What is the Berg Balance Test?
The Berg Balance Test is a standardized performance-based assessment consisting of 14 common activities of daily living. Each task evaluates either static balance (maintaining a position) or dynamic balance (controlled movement). The test originated from research on elderly patients but has proven reliable across many clinical populations, including stroke survivors, those with Parkinson's disease, multiple sclerosis, spinal cord injuries, and lower limb amputees.
The assessment takes 15–20 minutes to administer and requires minimal equipment: a chair with armrests, a stool or step, a ruler, and clear floor space. Scoring is straightforward—each item receives 0–4 points based on observed performance, yielding a maximum score of 56. Scores correlate strongly with future fall risk and functional independence.

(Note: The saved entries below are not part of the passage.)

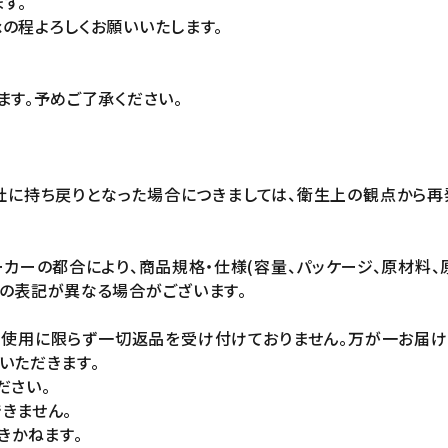
す。
の程よろしくお願いいたします。
ます。予めご了承ください。
社に持ち戻りとなった場合につきましては、衛生上の観点から再
カーの都合により、商品規格・仕様(容量、パッケージ、原材料、
の表記が異なる場合がございます。
未使用に限らず一切返品を受け付けておりません。万が一お届
いただきます。
ださい。
きません。
きかねます。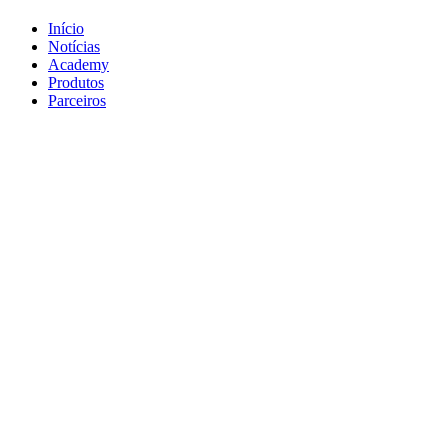
Início
Notícias
Academy
Produtos
Parceiros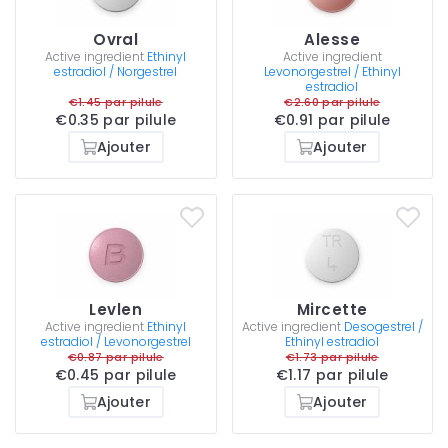
Ovral
Alesse
Active ingredient
Ethinyl
Active ingredient
estradiol / Norgestrel
Levonorgestrel / Ethinyl
estradiol
€1.45 par pilule
€2.60 par pilule
€0.35 par pilule
€0.91 par pilule
Ajouter
Ajouter
Levlen
Mircette
Active ingredient
Ethinyl
Active ingredient
Desogestrel /
estradiol / Levonorgestrel
Ethinyl estradiol
€0.87 par pilule
€1.73 par pilule
€0.45 par pilule
€1.17 par pilule
Ajouter
Ajouter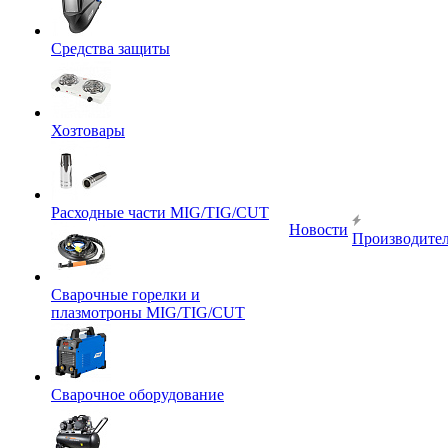
Средства защиты
Хозтовары
Расходные части MIG/TIG/CUT
Новости
Производите
Сварочные горелки и
плазмотроны MIG/TIG/CUT
Сварочное оборудование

Unlike some balance tests that focus purely on postural control, the BBT captures real-world functional ability. A patient might pass a narrow standing test but struggle with practical tasks like picking up an object from the floor or turning 360 degrees, which the BBT captures.

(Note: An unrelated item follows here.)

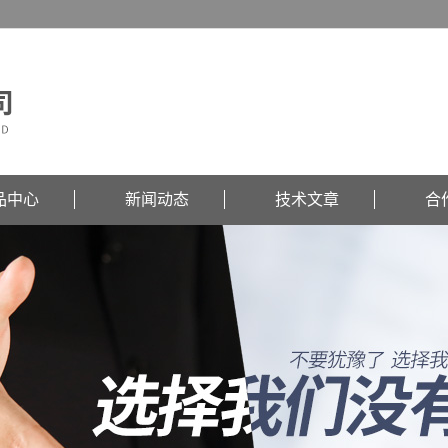
品中心
新闻动态
技术文章
合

Interpreting Berg Balance Test Scores
The final Berg score places patients into distinct clinical categories that guide treatment planning and safety recommendations:
- 45–56 points: Low fall risk; patient is independent in most activities and requires minimal supervision.
- 40–44 points: Medium fall risk; patient is independent but may benefit from assistive devices for safety.
- 21–39 points: High fall risk; patient requires assistance with daily activities and should use mobility aids.
- ≤20 points: Very high fall risk (up to 100%); patient typically requires a wheelchair or maximum assistance for mobility.
A score of 30 specifically indicates that a patient needs support for activities of daily living and faces a substantial fall risk. Scores in the 21–39 range often point toward discharge to a rehabilitation facility rather than independent home living, especially for elderly patients recovering from acute illness or injury.
Berg Balance Test Scoring Formula
The Berg Balance Test score is calculated by summing the individual task ratings. Each of the 14 items is scored independently on a 5-point ordinal scale, where:
- 0: Unable to perform the task
- 1: Requires maximal or moderate assistance
- 2: Requires minimal assistance
- 3: Performs task independently but with supervision or verbal cueing
- 4: Performs task independently without assistance or cueing
Berg Balance Score = Item 1 + Item 2 + Item 3 + Item 4 + Item 5 + Item 6 + Item 7 + Item 8 + Item 9 + Item 10 + Item 11 + Item 12 + Item 13 + Item 14
Maximum Score = 56 points
Item 1–14— Individual performance ratings (0–4) for each of the 14 balance and functional mobility tasksBerg Balance Score— Sum of all 14 item scores; ranges from 0 to 56 points
Key Considerations When Administering the Berg Balance Test
Accurate assessment requires careful attention to standardized instructions and common pitfalls.
- Ensure consistent, standardized instructions — Read each task instruction from a protocol without paraphrasing or simplifying language. Patients who misunderstand the task may appear to have worse balance than they actually do. If a patient completes a task safely, award full credit—the test measures functional ability, not perfect technique.
- Watch for compensatory strategies and safety violations — Some patients will use furniture, walls, or other supports to stabilize themselves even when the task requires independent standing. Mark these as failures for that item. Similarly, if a patient loses balance and requires your manual support to prevent a fall, the task is not performed independently. Document any near-falls or instability that affects scoring.
- Account for cognitive and sensory factors — Patients with cognitive impairment may struggle to follow complex instructions or may forget what they are doing mid-task. Vision loss, hearing aids, or glasses all affect performance. Always note these factors—a low score may reflect cognition or sensory loss rather than pure balance dysfunction, affecting your clinical interpretation.
- Recognize the test's limitations in certain populations — The Berg Balance Test was developed and validated primarily in older adults. Its predictive value for fall risk in younger patients, those with acute neurological conditions, or individuals with severe balance disorders may differ. Consider pairing it with other assessments—such as the Timed Up and Go test or Tinetti POMA—for a more comprehensive evaluation.